Organizer: Rob Goldstone
Feb 1, 2016: Dana Small, Yale University
Psychology 101, 4:00 - 5:00 pm
Title: When a calorie is not a calorie: Unraveling the signals driving sugar reward
Abstract: Recent work in animals suggests that the reinforcing effects of sugars derive not from their oral sensory properties, but rather from a post-ingestive signal. The nature of this signal and whether it translates to humans are controversial. In this talk evidence from a series of fMRI, behavioral and metabolic studies in humans will be presented to demonstrate that metabolic response regulates the reinforcement potency of carbohydrate containing beverages in humans. Specifically, rated liking and response in dopamine source and target regions to calorie-predictive sensory cues depends upon the extent to which energy expenditure is increased following sugar consumption. However, and surprisingly findings also show that metabolic response is strongly modulated by the degree to which sweetness is proportional to caloric load such that metabolic response following consumption of the same caloric load is greater when the sweet taste “matches” the caloric load. This indicates that the reinforcing effects of sugars depend upon the integration of metabolic and oral signals and not on the absolute amount of calories ingested.
Feb 8, 2016: Dr. Asif Ghazanfar – Princeton University
Psychology Rm. 101, 4:00 - 5:00 pm
Title: The evolution and developmental neuromechanics of vocal communication
Abstract: Human vocal development is the outcome of interactions among an infant’s developing body and nervous system, and his experience with caregivers. Newborns can only produce cries; cries decline over the first three months as they transition into preverbal vocalizations like fussing sounds and babbling. The rate of these transitions is influenced by social feedback: contingent responses of caregivers spur the development of more mature vocalizations. By contrast, non-human primate vocalizations are widely viewed as undergoing little or no production-related acoustic changes during development and such changes are routinely attributed solely to passive consequences of growth. We tracked vocal development of marmoset monkeys (Callithrix jacchus)—a voluble New World species—from the first postnatal day until they produced adult-like calls at two months of age.
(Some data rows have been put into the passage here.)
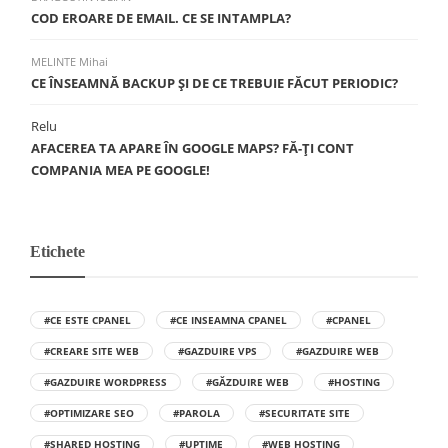
COD EROARE DE EMAIL. CE SE INTAMPLA?
MELINTE Mihai
CE ÎNSEAMNĂ BACKUP ŞI DE CE TREBUIE FĂCUT PERIODIC?
Relu
AFACEREA TA APARE ÎN GOOGLE MAPS? FĂ-ȚI CONT
COMPANIA MEA PE GOOGLE!
Etichete
#CE ESTE CPANEL
#CE INSEAMNA CPANEL
#CPANEL
#CREARE SITE WEB
#GAZDUIRE VPS
#GAZDUIRE WEB
#GAZDUIRE WORDPRESS
#GĂZDUIRE WEB
#HOSTING
#OPTIMIZARE SEO
#PAROLA
#SECURITATE SITE
#SHARED HOSTING
#UPTIME
#WEB HOSTING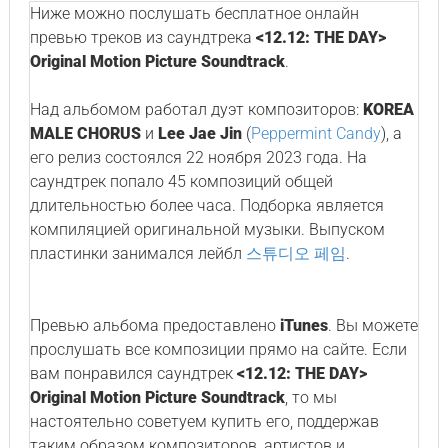
Ниже можно послушать бесплатное онлайн
превью треков из саундтрека
<12.12: THE DAY>
Original Motion Picture Soundtrack
.
Над альбомом работал дуэт композиторов:
KOREA
MALE CHORUS
и
Lee Jae Jin
(
Peppermint Candy
), а
его релиз состоялся 22 ноября 2023 года. На
саундтрек попало 45 композиций общей
длительностью более часа. Подборка является
компиляцией оригинальной музыки. Выпуском
пластинки занимался лейбл
스튜디오 페임
.
Превью альбома предоставлено
iTunes
. Вы можете
прослушать все композиции прямо на сайте. Если
вам понравился саундтрек
<12.12: THE DAY>
Original Motion Picture Soundtrack
, то мы
настоятельно советуем купить его, поддержав
таким образом композиторов, артистов и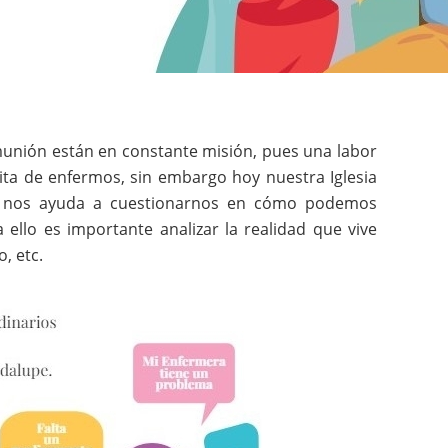
munión están en constante misión, pues una labor
sita de enfermos, sin embargo hoy nuestra Iglesia
o nos ayuda a cuestionarnos en cómo podemos
 ello es importante analizar la realidad que vive
, etc.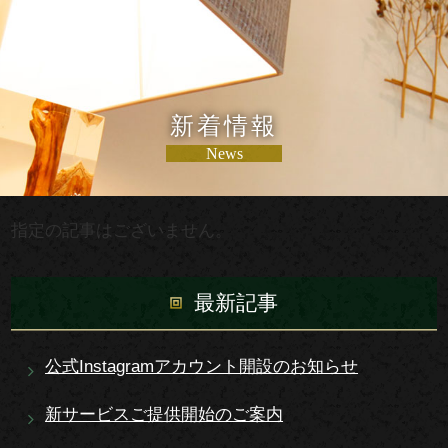
新着情報
News
指定の記事はございません。
最新記事
公式Instagramアカウント開設のお知らせ
新サービスご提供開始のご案内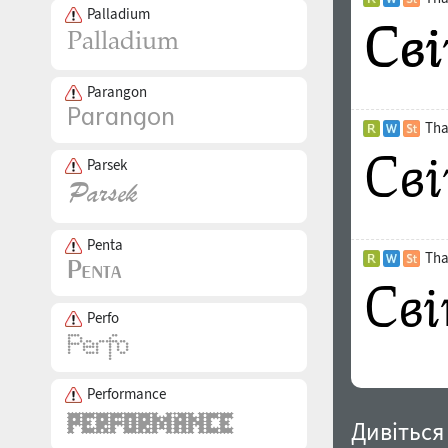
Palladium
Parangon
Tha
Parsek
Penta
Tha
Perfo
Performance
Дивіться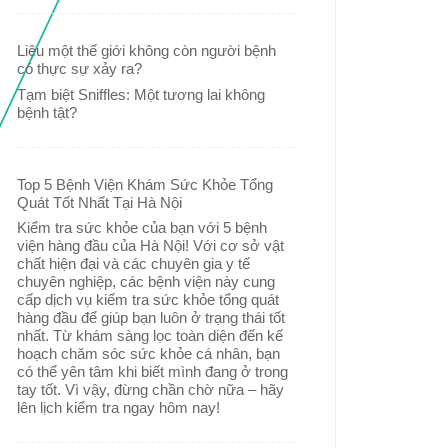
Liệu một thế giới không còn người bệnh
có thực sự xảy ra?
Tạm biệt Sniffles: Một tương lai không
bệnh tật?
Top 5 Bệnh Viện Khám Sức Khỏe Tổng
Quát Tốt Nhất Tại Hà Nội
Kiểm tra sức khỏe của bạn với 5 bệnh
viện hàng đầu của Hà Nội! Với cơ sở vật
chất hiện đại và các chuyên gia y tế
chuyên nghiệp, các bệnh viện này cung
cấp dịch vụ kiểm tra sức khỏe tổng quát
hàng đầu để giúp bạn luôn ở trạng thái tốt
nhất. Từ khám sàng lọc toàn diện đến kế
hoạch chăm sóc sức khỏe cá nhân, bạn
có thể yên tâm khi biết mình đang ở trong
tay tốt. Vì vậy, đừng chần chờ nữa – hãy
lên lịch kiểm tra ngay hôm nay!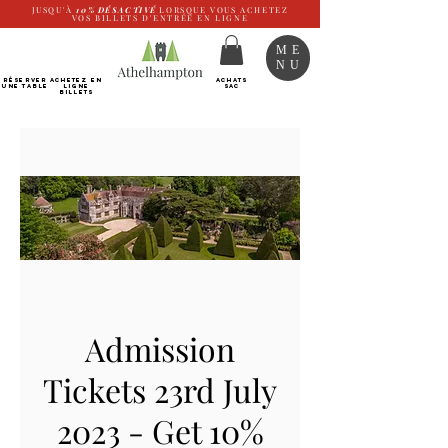
JUSQU'À
10%
DÉSACTIVÉ
LORSQUE VOUS ACHETEZ
VOS BILLETS D'ENTRÉE EN LIGNE
ME
NU
RÉSERVER
Achetez EN
ACHATS
UNE TABLE
LIGNE
SAC
Billets
Admission
Tickets 23rd July
2023 - Get 10%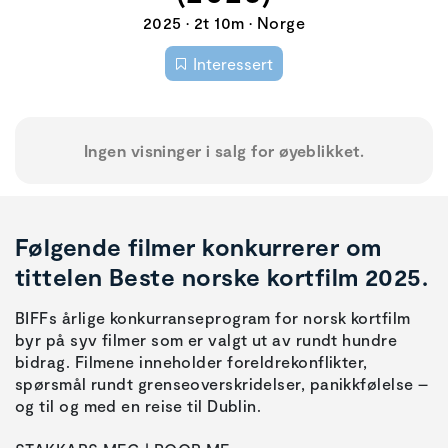
2025 • 2t 10m • Norge
Interessert
Ingen visninger i salg for øyeblikket.
Følgende filmer konkurrerer om
tittelen Beste norske kortfilm 2025.
BIFFs årlige konkurranseprogram for norsk kortfilm
byr på syv filmer som er valgt ut av rundt hundre
bidrag. Filmene inneholder foreldrekonflikter,
spørsmål rundt grenseoverskridelser, panikkfølelse –
og til og med en reise til Dublin.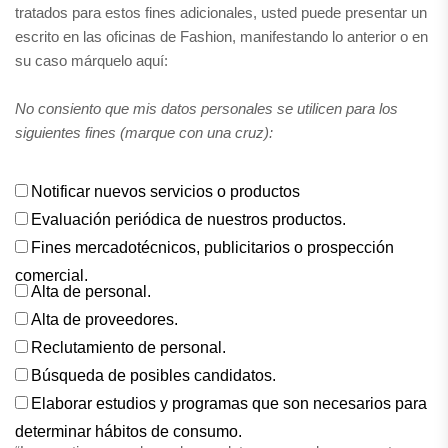
tratados para estos fines adicionales, usted puede presentar un
escrito en las oficinas de Fashion, manifestando lo anterior o en
su caso márquelo aquí:
No consiento que mis datos personales se utilicen para los
siguientes fines (marque con una cruz):
Notificar nuevos servicios o productos
Evaluación periódica de nuestros productos.
Fines mercadotécnicos, publicitarios o prospección
comercial.
Alta de personal.
Alta de proveedores.
Reclutamiento de personal.
Búsqueda de posibles candidatos.
Elaborar estudios y programas que son necesarios para
determinar hábitos de consumo.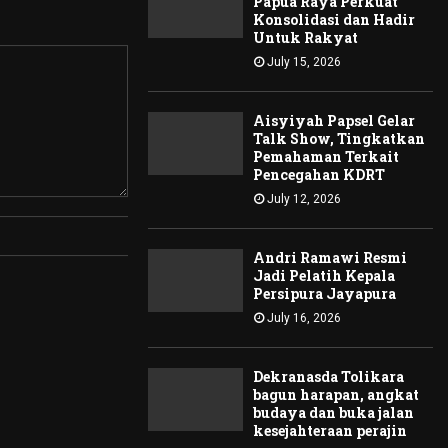
Papua Raya Perkuat
Konsolidasi dan Hadir
Untuk Rakyat
July 15, 2026
Aisyiyah Papsel Gelar
Talk Show, Tingkatkan
Pemahaman Terkait
Pencegahan KDRT
July 12, 2026
Andri Ramawi Resmi
Jadi Pelatih Kepala
Persipura Jayapura
July 16, 2026
Dekranasda Tolikara
bagun harapan, angkat
budaya dan buka jalan
kesejahteraan perajin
Using unbiased methods to quantify changes in vocal acoustics and computational modeling with empirical support from respiratory physiology, we show that marmosets exhibit dramatic changes in vocalization structure, including the transformation of cries into mature calls. This transformation is not solely due to growth. Measuring vocal interactions, we show that contingent parental responses influence the timing of cry-to-call transitions. As in humans, early cries in marmoset monkeys provide scaffolding for mature vocalizations and this transformation is influenced by social feedback. The behavioral biology of marmosets shares striking similarities with humans. Both marmosets and humans adopt a cooperative breeding strategy whereby parents, older siblings and non-kin help care for offspring. This strategy is thought to enhance other prosocial cognitive processes, including vocal communication, all of which serve key roles in infant development. It is possible that the complex and socially dependent vocal development we observed in marmoset monkeys may be a necessary condition for the evolution of vocal learning in humans.